● Task statement: Copy out every line holding the string "пуску" from the records below.

*** Listed entries ***

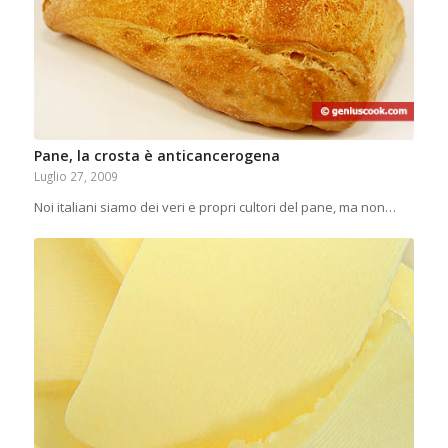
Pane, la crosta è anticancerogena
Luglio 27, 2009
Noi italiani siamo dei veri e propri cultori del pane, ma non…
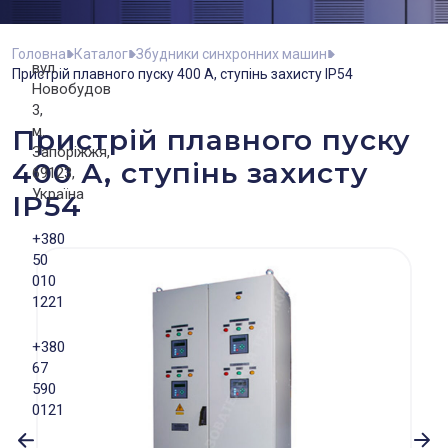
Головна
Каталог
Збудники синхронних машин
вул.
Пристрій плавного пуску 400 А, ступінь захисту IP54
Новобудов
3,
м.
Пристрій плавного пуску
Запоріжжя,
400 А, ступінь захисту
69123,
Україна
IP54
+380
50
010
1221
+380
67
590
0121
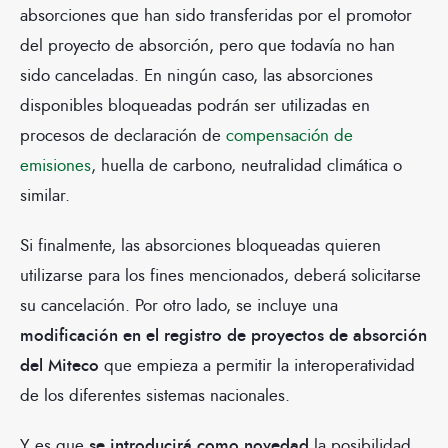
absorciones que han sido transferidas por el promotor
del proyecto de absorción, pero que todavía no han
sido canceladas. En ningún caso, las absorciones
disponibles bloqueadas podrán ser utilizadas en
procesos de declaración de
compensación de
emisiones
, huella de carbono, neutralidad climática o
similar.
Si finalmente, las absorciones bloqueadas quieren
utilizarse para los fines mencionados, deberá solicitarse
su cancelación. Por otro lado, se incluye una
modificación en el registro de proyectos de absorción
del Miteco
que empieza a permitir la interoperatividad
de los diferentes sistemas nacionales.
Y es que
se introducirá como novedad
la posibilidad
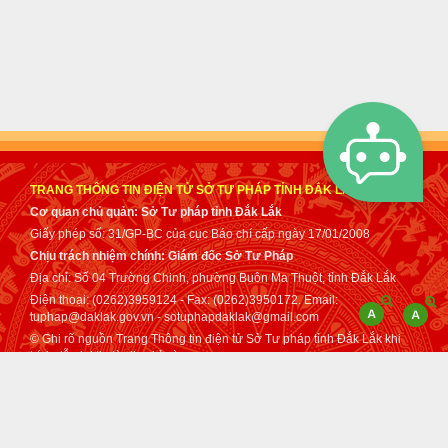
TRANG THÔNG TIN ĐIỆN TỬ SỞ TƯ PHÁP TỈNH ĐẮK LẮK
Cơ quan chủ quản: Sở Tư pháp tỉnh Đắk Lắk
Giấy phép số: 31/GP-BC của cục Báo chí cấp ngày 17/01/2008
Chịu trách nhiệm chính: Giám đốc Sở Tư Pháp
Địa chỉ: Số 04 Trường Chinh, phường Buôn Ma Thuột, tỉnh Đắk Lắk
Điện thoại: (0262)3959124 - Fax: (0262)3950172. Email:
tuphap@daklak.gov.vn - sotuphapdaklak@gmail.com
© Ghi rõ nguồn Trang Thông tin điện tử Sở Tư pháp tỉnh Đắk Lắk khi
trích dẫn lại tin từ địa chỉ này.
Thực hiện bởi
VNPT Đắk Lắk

*** End of Listed entries ***
*** Listed entries ***

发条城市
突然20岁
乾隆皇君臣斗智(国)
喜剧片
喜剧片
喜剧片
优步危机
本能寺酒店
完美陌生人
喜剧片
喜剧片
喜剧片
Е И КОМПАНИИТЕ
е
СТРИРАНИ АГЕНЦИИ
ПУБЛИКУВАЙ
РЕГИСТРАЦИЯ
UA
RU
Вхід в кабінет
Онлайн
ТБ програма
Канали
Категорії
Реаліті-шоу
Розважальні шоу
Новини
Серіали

*** End of Listed entries ***
*** Listed entries ***

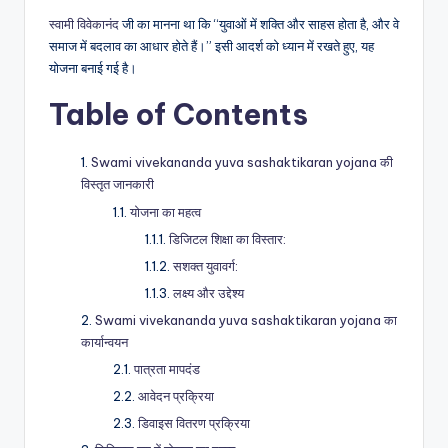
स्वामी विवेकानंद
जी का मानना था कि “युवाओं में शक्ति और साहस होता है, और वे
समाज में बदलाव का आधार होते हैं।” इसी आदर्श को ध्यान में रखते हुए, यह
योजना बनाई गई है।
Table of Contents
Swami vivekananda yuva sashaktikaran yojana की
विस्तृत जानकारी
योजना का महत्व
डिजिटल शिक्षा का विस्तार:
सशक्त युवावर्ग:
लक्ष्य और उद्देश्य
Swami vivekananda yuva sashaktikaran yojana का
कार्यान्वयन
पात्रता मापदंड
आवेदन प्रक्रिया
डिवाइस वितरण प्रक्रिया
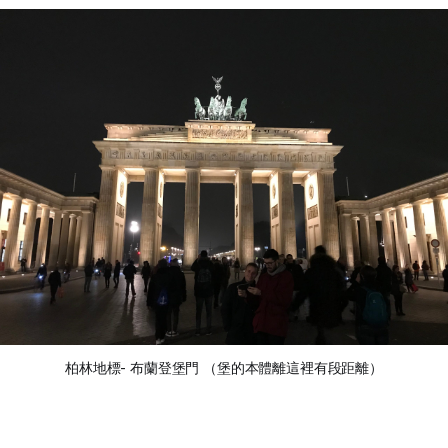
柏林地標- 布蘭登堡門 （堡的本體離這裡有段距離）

*** End of Listed entries ***

● Finished exercise:
Пристрій плавного пуску 400 А, ступінь захисту IP54
Пристрій плавного пуску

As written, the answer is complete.